709. Now when, from the more prolonged action of various causes that impede the due performance of the respiratory function, the aeration of the blood in the lungs is insufficient for health, though not such as to produce a complete stagnation of the movement, a variety of results may follow; of which some, or others, will manifest themselves, according to the condition of the general system, and the peculiarities of the individual. Thus deficient respiration seems to favor the retention of fatty matter in the system; and this not merely in the condition of Adipose tissue, which (unless it accumulate to excess) may be regarded as a healthy product; but also in the place of the normal components of other tissues, as the muscular and glandular, giving rise to the condition which is termed "fatty degeneration."-Again, the due elaboration of the fibrine of the blood is undoubtedly prevented by an habitually-deficient respiration; and various diseases, which result from the imperfect performance of this elaboration, consequently mani fest themselves.
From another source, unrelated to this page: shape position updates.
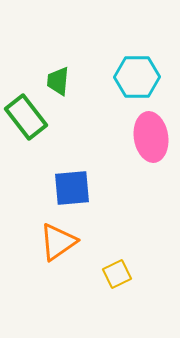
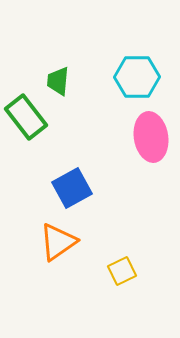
blue square: rotated 24 degrees counterclockwise
yellow square: moved 5 px right, 3 px up
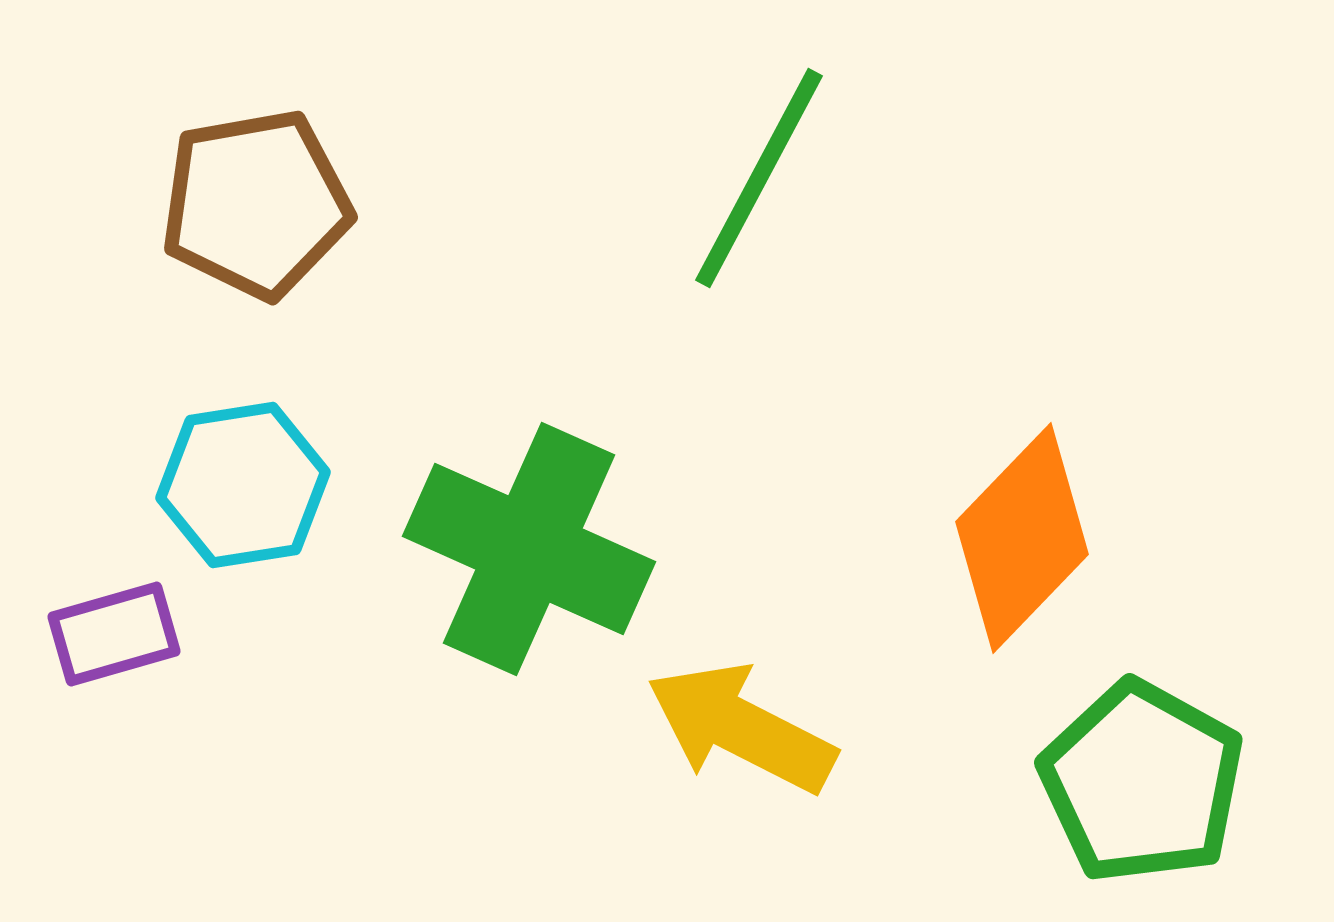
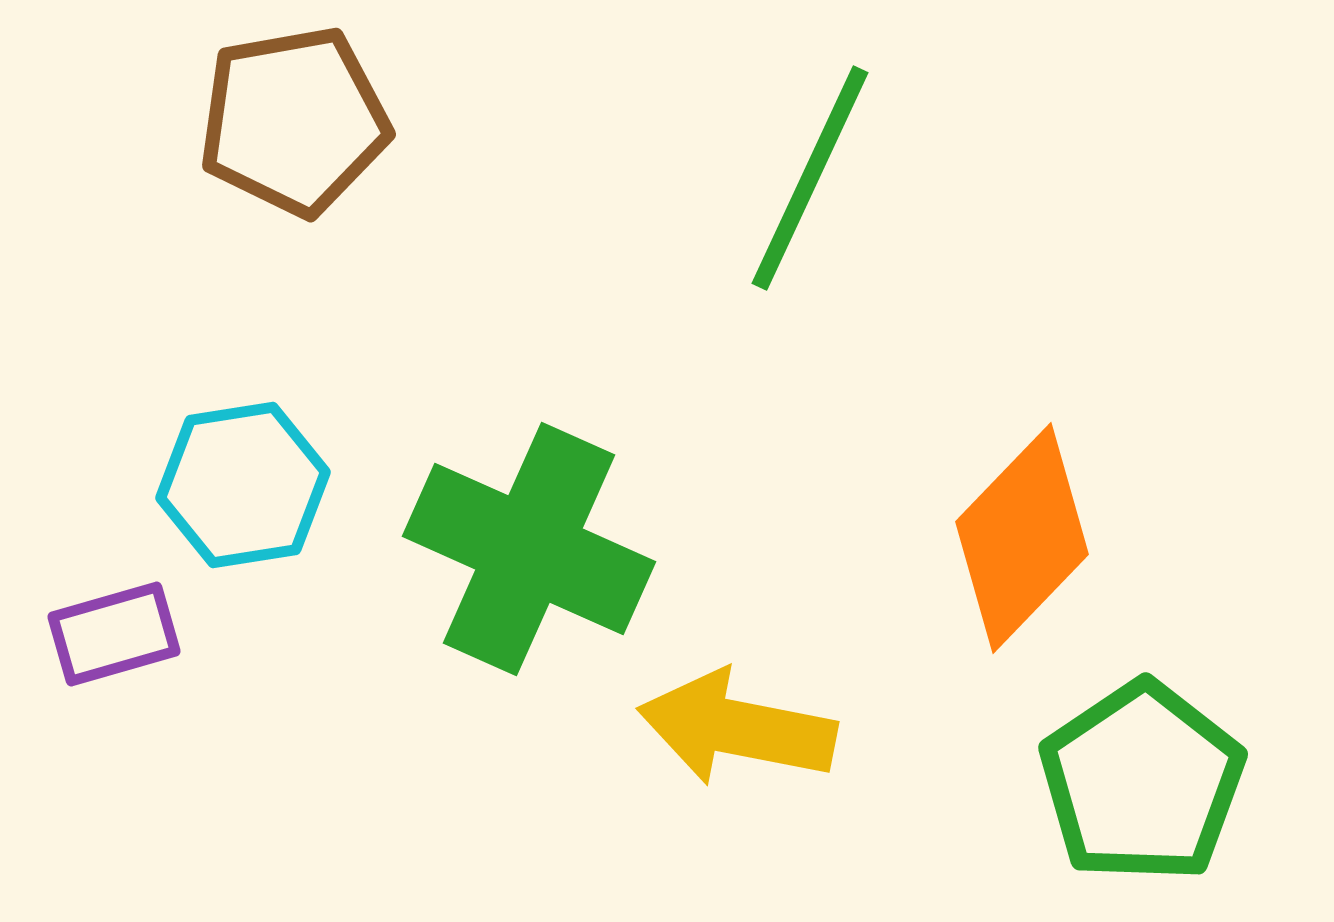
green line: moved 51 px right; rotated 3 degrees counterclockwise
brown pentagon: moved 38 px right, 83 px up
yellow arrow: moved 4 px left; rotated 16 degrees counterclockwise
green pentagon: rotated 9 degrees clockwise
The Scrofulous diathesis is thus frequently connected with an unusually small capacity of the chest.-Further, an habitual deficiency of respiration may impede, though it does not check, the circulation in the lungs; and thus a tendency arises, in various pulmonary diseases, to an overloading of the pulmonary arteries, to a dilatation of the right cavities of the heart, and to a congestion of the venous system in general, as marked by lividity of the surface, by venous pulsation, &c. This state may result, not merely from obstruction in the lungs themselves, but from deficiency of the respiratory movements, consequent upon torpidity of the medulla oblongata (as in apoplexy and narcotic poisoning) or upon partial interruption of the nervous circle requisite for all reflex movements. Thus when the par vagum is divided, the number of respiratory movements is greatly diminished, and a partial stagnation of the blood in the lungs is the result. The same happens in certain forms of typhoid fever, in which the respiratory movements are preternaturally slow, in consequence of torpidity of the medulla oblongata. Now in this state, an effusion of the watery part of the blood into the air-cells of the lungs (as in other cases of obstructed circulation) is very liable to occur; and when the lungs are thus loaded with fluid, the respiratory process is still more impeded, and the disorder has thus a tendency to increase itself.